I couldn’t resist. Today I returned: going deeper into Taroko, higher into those incredible mountains. You can traverse Taiwan, east to west, on this road. There aren’t many such passes. Other than at the island’s northern and southern tips, paths are of necessity circuitous – for the same reason you have to drive dozens of miles to get from Seatoller to Wasdale Head, thought it can’t be half a dozen by crow fly.

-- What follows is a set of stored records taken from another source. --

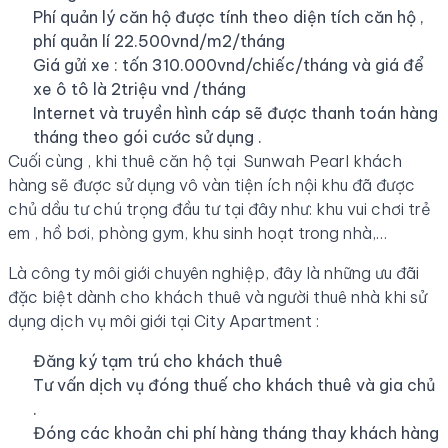
Phí quản lý căn hộ được tính theo diện tích căn hộ ,
phí quản lí 22.500vnd/m2/tháng
Giá gửi xe : tốn 310.000vnd/chiếc/tháng và giá để
xe ô tô là 2triệu vnd /tháng
Internet và truyền hình cáp sẽ được thanh toán hàng
tháng theo gói cước sử dụng .
Cuối cùng , khi thuê căn hộ tại Sunwah Pearl khách
hàng sẽ được sử dụng vô vàn tiện ích nội khu đã được
chủ dầu tư chú trọng đầu tư tại đây như: khu vui chơi trẻ
em , hồ bơi, phòng gym, khu sinh hoạt trong nhà,…
Là công ty môi giới chuyên nghiệp, đây là những ưu đãi
đặc biệt dành cho khách thuê và người thuê nhà khi sử
dụng dịch vụ môi giới tại City Apartment :
Đăng ký tạm trú cho khách thuê
Tư vấn dịch vụ đóng thuế cho khách thuê và gia chủ
.
Đóng các khoản chi phí hàng tháng thay khách hàng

The road cutting east-west across Taroko takes you through three climate zones – ‘subtropical’, ‘temperate’ and ‘frigid’ – but I never got beyond temperate. When I turned back at Bilv Sacred Tree, 2150 metres, it wasn’t the thinner air that called a halt to my exploration – though I noticed it and took what I thought of as due and compensatory care – but an alarmingly low fuel tank. Too low as it almost turned out. I’d noted the anticlockwise swing of the fuel gauge on the climb – a good forty miles of ceaseless ascent – but was banking on lower consumption on the way back down. In the event a head wind made the descent just as costly. By the time I limped into a petrol station on the valley floor, minimum revs all the way, the fuel pipe must have been feeding scotch mist.
Anyway, yet again I escaped my just desserts. Hope you like this second picture set of beautiful Taroko, now with blue skies.
I’ve earmarked this spot for a sleepover on Monday night. Weather permitting I won’t even pitch my tent. What a spot for sipping your home brewed morning coffee, eh?
And where will I get water?
Above: not wild. At over 2000 metres somebody saw fit to plant these. Just off camera to left is a cluster of marigolds.